Wednesday, March 30, 2016

Perl: Storage of huge hash (1)


Abstract: Disk storage of huge hash will save RAM memory and speed up searching of hash.

Perl default slurp and store a hash into RAM memory. An empty hash would occupy 120 byte in memory. The memory usage of a hash would increase with the increasing keys or structure such as nested hash. For storage or even searching, a hash with thousands or millions of keys might be acceptable. However, that is always be overflow for memory if a file with the size of dozens or hundreds GB was loaded into a huge hash. Instead of a common hash, loading hash into a DBM file would be better because:
1. the DBM file tied with a hash is stored into hard disk.
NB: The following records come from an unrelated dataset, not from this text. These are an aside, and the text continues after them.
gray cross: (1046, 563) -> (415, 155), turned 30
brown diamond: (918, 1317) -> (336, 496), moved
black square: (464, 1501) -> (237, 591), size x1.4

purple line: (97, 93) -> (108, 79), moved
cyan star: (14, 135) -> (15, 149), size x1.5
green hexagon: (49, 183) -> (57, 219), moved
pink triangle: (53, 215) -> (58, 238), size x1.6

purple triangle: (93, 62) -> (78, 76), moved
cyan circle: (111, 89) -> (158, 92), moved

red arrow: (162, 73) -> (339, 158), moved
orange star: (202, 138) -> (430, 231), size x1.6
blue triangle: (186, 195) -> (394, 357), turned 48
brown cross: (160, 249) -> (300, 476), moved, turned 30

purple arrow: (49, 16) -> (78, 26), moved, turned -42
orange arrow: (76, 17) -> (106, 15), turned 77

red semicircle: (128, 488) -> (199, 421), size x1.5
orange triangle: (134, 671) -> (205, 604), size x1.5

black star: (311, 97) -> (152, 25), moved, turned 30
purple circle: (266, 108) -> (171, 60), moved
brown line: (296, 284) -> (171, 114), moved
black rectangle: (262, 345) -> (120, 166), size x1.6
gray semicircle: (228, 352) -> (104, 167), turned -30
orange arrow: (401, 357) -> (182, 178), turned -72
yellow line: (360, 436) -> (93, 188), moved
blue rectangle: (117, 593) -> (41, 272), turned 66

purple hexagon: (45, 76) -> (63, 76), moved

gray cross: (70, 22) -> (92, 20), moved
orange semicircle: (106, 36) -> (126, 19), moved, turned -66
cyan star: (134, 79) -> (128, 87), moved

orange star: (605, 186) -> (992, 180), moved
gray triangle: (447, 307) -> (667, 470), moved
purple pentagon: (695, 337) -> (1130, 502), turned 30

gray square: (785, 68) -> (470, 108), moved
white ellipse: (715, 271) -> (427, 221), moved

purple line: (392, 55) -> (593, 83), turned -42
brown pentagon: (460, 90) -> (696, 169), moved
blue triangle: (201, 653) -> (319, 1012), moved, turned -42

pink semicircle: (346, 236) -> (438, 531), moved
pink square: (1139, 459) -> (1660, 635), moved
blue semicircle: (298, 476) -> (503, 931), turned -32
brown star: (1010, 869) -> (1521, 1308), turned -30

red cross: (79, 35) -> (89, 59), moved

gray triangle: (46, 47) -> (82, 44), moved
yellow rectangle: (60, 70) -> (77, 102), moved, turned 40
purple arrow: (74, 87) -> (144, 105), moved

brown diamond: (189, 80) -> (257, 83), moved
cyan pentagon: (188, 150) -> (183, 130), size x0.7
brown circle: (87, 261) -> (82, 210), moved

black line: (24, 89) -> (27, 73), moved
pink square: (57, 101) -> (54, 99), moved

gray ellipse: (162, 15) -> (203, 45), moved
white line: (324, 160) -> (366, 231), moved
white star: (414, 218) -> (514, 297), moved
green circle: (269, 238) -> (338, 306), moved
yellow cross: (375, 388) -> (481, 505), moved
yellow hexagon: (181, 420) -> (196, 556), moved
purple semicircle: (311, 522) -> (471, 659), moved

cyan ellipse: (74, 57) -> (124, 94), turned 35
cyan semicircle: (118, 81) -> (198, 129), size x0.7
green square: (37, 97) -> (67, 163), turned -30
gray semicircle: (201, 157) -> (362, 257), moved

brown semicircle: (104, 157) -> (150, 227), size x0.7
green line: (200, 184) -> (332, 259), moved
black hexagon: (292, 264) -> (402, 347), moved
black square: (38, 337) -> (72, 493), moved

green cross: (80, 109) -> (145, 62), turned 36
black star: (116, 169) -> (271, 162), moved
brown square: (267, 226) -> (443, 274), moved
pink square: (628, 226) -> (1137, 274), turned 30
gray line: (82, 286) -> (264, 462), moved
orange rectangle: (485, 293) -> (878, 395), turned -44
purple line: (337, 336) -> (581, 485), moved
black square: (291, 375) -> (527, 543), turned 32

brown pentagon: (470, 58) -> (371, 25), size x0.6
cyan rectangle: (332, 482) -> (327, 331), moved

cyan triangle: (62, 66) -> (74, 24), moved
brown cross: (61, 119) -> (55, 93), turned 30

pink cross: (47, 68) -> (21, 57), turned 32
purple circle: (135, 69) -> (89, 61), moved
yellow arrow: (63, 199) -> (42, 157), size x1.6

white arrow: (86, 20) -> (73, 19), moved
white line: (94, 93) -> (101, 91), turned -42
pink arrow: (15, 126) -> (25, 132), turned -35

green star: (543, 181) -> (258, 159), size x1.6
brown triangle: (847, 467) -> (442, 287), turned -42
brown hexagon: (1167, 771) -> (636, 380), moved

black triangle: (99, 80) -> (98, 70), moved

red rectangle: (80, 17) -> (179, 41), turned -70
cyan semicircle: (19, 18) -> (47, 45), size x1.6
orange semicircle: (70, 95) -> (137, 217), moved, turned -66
DBM file allows huge data. 
2. Indexing or searching through DBM file would be faster even if the RAM memory is enough and a common huge hash can be created.
3. Hash tied with a DBM file can be shared by other threads. Because DBM file can be accessed by other threads. Note that the attribute of DBM file should be set as read-only in that case.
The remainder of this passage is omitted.